Dinner Booths vs. Conference Rooms: Laszlo [Bock] and his team have found that dinner booths work better than conference rooms for facilitating creativity. David Radcliffe, the man in charge of creating the perfect work environment, says that:

“Casual collisions are what we try and create in the work environment. You can’t schedule innovation, you can’t schedule idea generation and so when we think our facilities around the world we’re really looking for little opportunities for engineers or for creative people to come together.”

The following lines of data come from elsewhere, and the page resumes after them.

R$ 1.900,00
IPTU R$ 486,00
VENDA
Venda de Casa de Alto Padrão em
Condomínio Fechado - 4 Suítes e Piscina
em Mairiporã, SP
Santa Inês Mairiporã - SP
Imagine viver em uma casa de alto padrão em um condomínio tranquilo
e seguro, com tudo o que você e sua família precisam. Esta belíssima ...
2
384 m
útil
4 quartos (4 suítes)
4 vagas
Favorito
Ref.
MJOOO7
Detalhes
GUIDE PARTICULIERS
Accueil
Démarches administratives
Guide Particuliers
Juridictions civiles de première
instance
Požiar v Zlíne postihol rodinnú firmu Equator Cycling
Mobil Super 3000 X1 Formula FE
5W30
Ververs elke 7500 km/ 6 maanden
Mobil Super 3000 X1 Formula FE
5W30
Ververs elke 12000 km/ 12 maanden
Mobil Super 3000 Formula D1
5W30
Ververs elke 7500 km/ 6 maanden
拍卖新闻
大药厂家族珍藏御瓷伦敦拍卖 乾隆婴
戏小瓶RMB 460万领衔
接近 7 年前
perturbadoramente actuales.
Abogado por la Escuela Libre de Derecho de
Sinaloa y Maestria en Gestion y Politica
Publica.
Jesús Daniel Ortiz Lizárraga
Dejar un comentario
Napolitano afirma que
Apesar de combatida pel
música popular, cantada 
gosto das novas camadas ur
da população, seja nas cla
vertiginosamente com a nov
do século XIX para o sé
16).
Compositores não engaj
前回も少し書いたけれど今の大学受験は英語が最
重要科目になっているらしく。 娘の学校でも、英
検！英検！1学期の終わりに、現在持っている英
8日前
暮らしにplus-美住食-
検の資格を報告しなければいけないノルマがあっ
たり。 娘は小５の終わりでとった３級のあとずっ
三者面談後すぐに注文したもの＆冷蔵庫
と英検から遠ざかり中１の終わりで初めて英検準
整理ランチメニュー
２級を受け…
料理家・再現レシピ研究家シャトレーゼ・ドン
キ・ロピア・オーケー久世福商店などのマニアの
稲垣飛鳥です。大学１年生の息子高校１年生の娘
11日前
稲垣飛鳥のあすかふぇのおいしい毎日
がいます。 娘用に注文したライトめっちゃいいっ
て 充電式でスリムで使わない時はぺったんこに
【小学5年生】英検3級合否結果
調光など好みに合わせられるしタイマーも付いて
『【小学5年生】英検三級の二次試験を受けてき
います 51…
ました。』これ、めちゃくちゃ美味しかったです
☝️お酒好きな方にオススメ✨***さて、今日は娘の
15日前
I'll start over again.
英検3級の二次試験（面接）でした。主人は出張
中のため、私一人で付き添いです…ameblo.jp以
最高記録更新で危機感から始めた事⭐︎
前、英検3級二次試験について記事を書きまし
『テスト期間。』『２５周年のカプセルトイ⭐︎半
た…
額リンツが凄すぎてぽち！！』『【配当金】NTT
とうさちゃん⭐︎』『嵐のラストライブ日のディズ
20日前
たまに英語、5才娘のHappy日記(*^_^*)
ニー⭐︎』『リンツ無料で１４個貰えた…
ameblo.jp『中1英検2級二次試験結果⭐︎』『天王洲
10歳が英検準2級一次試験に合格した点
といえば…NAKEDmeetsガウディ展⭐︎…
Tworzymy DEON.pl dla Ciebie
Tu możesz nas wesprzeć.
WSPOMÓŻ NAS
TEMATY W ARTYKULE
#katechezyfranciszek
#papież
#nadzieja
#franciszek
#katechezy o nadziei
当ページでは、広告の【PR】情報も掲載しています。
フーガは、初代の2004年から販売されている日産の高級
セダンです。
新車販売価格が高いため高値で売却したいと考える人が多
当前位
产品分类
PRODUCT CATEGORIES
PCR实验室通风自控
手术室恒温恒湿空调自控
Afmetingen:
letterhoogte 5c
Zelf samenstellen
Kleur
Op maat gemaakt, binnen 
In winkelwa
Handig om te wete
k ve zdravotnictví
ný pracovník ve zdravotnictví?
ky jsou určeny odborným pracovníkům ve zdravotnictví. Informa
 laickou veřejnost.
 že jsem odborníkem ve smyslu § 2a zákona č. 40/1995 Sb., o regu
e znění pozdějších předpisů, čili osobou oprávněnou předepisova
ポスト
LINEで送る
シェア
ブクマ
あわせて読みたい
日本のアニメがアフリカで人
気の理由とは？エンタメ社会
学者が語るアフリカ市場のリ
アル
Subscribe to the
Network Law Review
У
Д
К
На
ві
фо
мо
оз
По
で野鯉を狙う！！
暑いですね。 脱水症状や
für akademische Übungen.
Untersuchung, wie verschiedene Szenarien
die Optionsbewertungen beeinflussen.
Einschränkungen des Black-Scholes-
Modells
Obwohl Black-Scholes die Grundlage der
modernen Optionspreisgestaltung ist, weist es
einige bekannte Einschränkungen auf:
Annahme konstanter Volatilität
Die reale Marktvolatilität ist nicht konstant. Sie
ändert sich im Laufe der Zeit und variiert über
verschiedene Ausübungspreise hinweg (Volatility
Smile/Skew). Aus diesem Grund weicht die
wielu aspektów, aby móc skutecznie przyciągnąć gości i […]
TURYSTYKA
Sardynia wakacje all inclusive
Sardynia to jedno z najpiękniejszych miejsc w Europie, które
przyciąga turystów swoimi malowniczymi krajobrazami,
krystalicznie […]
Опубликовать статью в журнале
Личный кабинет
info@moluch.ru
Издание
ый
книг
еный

For Google, these “casual collisions” make for innovation opportunities. For another company, remote work may be more productive. Optimal design is subjective to each company, but careful thought about the outcomes you want to create and subsequent data collection will allow you to find what is right for you. 

Google core values: 

  1. Focus on the user and all else will follow.
  2. It’s best to do one thing really, really well.
  3. Fast is better than slow.
  4. Democracy on the web works.
  5. You don’t need to be at your desk to need an answer.
  6. You can make money without doing evil.
  7. There’s always more information out there.
  8. The need for information crosses all borders.
  9. You can be serious without a suit.
  10. Great just isn’t good enough.

Sources:https://neilpatel.com/blog/googles-culture-of-success/

https://slate.com/technology/2013/01/google-people-operations-the-secrets-of-the-worlds-most-scientific-human-resources-department.html

https://www.google.com/about/philosophy.html

When thinking about the core values of your own company, ask yourself the following questions:

  • What is our vision for the future of our business? How clear and convincing is it?
  • What makes us who we are? 
  • Who do we buy from and why?
  • What about our business could be different in 5 years? 10 years?
  • What values do we want to remain the same, forever?

When you have a strong conviction about who you are and where you are going, you can proudly work to live your values – for the long term.

This is the kind of culture that will build a successful team for any company.